Ces arrestations, qui prennent la forme d’enlèvements, et les charges qui semblent peser actuellement sur les journalistes sont les signes caractéristiques de la répression de Pékin à l’encontre des journalistes qui produisent une information jugée néfaste par le Parti communiste chinois, déclare Benjamin Ismaïl, responsable du bureau Asie-Pacifique de Reporters sans frontières. Plutôt que de réprimer tous ceux qui fournissent des informations d’intérêt général, les autorités devraient remercier les deux journalistes citoyens et utiliser leur travail afin d’améliorer la situation catastrophique des droits de l’homme dans le pays.


Depuis 2012, Lu Yuyu et Li Tingyu documentaient les mouvements sociaux et les manifestations ouvrières dans toute la Chine, en surveillant quotidiennement les réseaux sociaux, notamment les Weibo, QQ, et certains forums (BBS) à la recherche d’informations, de photos et de témoignages de citoyens en grève ou manifestant pour leurs droits. Ils publiaient ensuite les informations collectées sur les réseaux sociaux (Weibo, Twitter) et sur un site d’information, wickedonna.blogspot.com, qui n’a pas été mis à jour depuis le 15 juin dernier.



Menaces voilées sur l’information diffusée par les blogueurs


Cette double arrestation intervient dans un contexte de durcissement à l’égard des réseaux sociaux, dont Pékin redoute l’impact croissant, et des journalistes citoyens et blogueurs, de plus en plus nombreux dans le pays. Le 3 juillet 2016, l’Administration chinoise du Cyberespace a publié une notice à l’attention de tous les médias, leur interdisant de baser leurs contenus sur les réseaux sociaux sans une stricte vérification des faits.

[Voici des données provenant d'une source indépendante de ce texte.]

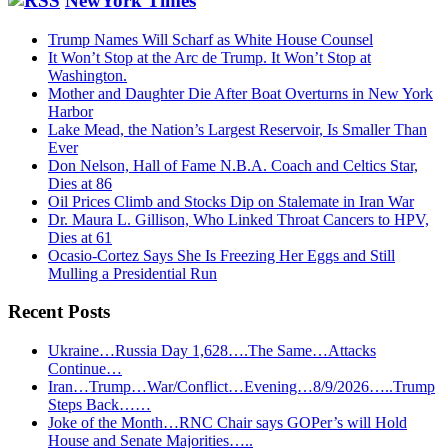
NewYork Times
Trump Names Will Scharf as White House Counsel
It Won’t Stop at the Arc de Trump. It Won’t Stop at
Washington.
Mother and Daughter Die After Boat Overturns in New York
Harbor
Lake Mead, the Nation’s Largest Reservoir, Is Smaller Than
Ever
Don Nelson, Hall of Fame N.B.A. Coach and Celtics Star,
Dies at 86
Oil Prices Climb and Stocks Dip on Stalemate in Iran War
Dr. Maura L. Gillison, Who Linked Throat Cancers to HPV,
Dies at 61
Ocasio-Cortez Says She Is Freezing Her Eggs and Still
Mulling a Presidential Run
Recent Posts
Ukraine…Russia Day 1,628….The Same…Attacks
Continue…
Iran…Trump…War/Conflict…Evening…8/9/2026…..Trump
Steps Back……
Joke of the Month…RNC Chair says GOPer’s will Hold
House and Senate Majorities…..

Si la demande ressemble à un simple rappel déontologique, elle vise en réalité à dissuader les médias d’utiliser l’information, souvent militante ou mettant en cause les autorités, produite par les journalistes citoyens et les blogueurs. En avril 2016, la journaliste citoyenne Wang Jing, qui travaillait pour le site d’information du célèbre dissident Huang Qi, 64Tianwang, a été condamnée à une peine de prison de près de 5 ans pour avoir couvert, en 2014, une auto immolation survenue sur la place Tian’anmen, «causant un trouble dans le cyberespace», selon la cour de Jilin (nord-est du pays). Par ailleurs, une nouvelle loi chinoise sur les ONG adoptée en avril par le Parlement donne aux autorités des pouvoirs étendus sur les organisations de la société civile, et pourrait leur permettre de justifier plus facilement encore des arrestations journalistes citoyens ou le démantèlement de leurs associations.


La Chine se situe à la 176e place sur 180 pays dans le Classement mondial de la liberté de la presse 2016 établi par Reporters sans frontières.